Sunday, June 12, 2016

Creating Suspense Part 5 of 7

In the previous post, I talked about how to use expert witness and anecdote to describe a background that make believable motivation for a really bad guy. So to continue...

When you set this evil antagonist on a collision course with an innocent protagonist, every aspect of your novel will be imbued with suspense. As you tell of Violet’s nightmares of a bad man watching her through her bedroom window while her stoned guardian uncle is largely absent, the reader will continuously imagine the child killer trying to assuage the torment of his own past by stalking the girl. The suspense is built in to this plot and these characters.

However, while I will want to know what happens, the story sounds pretty cliched and with little depth. At its core, the basics of suspense can be easy to create, and it does the job of getting the reader to turn the page.

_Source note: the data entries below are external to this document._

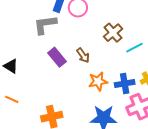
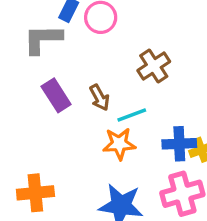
cyan line: (134, 48) -> (132, 115), moved
blue cross: (125, 83) -> (179, 144), moved

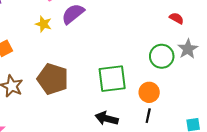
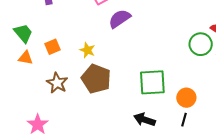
yellow star: (43, 24) -> (87, 50), moved
green circle: (162, 56) -> (201, 44), moved

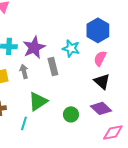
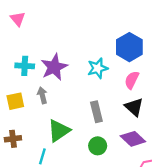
cyan star: (71, 48) -> (98, 68), turned -30
gray rectangle: (53, 66) -> (96, 112), moved

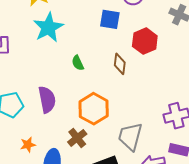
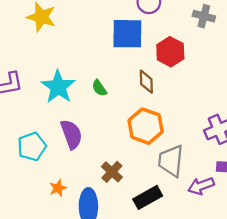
blue square: (110, 19) -> (127, 34), size x1.4
cyan star: (48, 27) -> (58, 87), moved
orange hexagon: (94, 109) -> (146, 126), moved

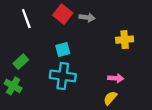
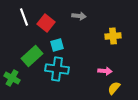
red square: (63, 14) -> (46, 23), moved
green rectangle: (21, 62) -> (32, 56), moved, size x1.5
yellow semicircle: (110, 98) -> (114, 88), moved

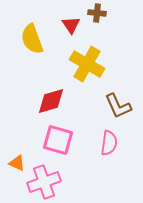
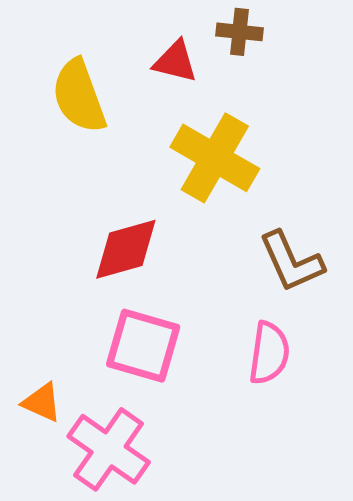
red triangle: (71, 25) -> (175, 62), turned -42
pink cross: (44, 182) -> (109, 449), turned -36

But cheap suspense cheapens your novel. Readers are sophisticated, and they will only come back for more of your stories if you give them something more nuanced, something more complicated, something more redeeming.

So you complicate the story in a way that makes it more interesting and adds even more suspense.

Let’s say that back when the killer escaped, perhaps one of the people in the courtroom was a disgraced ex-cop named Kyle who once moonlighted as an off-duty guard ten years before. He’d been hired to be the bodyguard of a teenaged girl, the daughter of a wealthy mob-connected businessman who had been threatened. One day, the teenager wanted Kyle, her bodyguard, to take her to a fashion show. While Kyle was distracted by the pretty models, the teenager was kidnapped by the businessman’s enemies and never found again.

The result of the teenager disappearing was tragic beyond description. Kyle was sued for millions by the businessman, fired by the police department, and vilified by the community. He began drinking to excess. He made an unsuccessful suicide attempt. His wife divorced him.

Kyle struggled with life, seeking some small redemption ever since the tragedy. He began going to murder trials, studying defendants, trying to find something to suggest that he wasn’t as bad a person as the killers on trial.

When the defendant stabbed the bailiff and escaped, Kyle decided to make it his personal mission to track down the killer. He believes that if he can catch the killer, he can begin to rebuild his shattered life.

Now you’ve got me totally involved with Violet and the escaped killer and the ex-cop who’s looking for redemption. I’m eager to find out what happens with all three characters.

This story also allows you to go in two directions because you have two potential protagonists. You can have Violet be your hero and show the story of a child reacting to rising danger. In the climactic battle, you can have Violet demonstrate a wily brilliance in using her small size and a child’s instinct to evade and even help the cops bring down a killer.

Or you can have the ex-cop be the protagonist, up against a younger, stronger, smarter, more vicious killer. The cop is fighting not just to save the little girl’s life but his own life and reputation as well. The story of redemption can be almost as powerful as the story of saving a child from a killer. Redemption can be a background that informs every aspect of the more immediate battles.

These story components create ongoing suspense.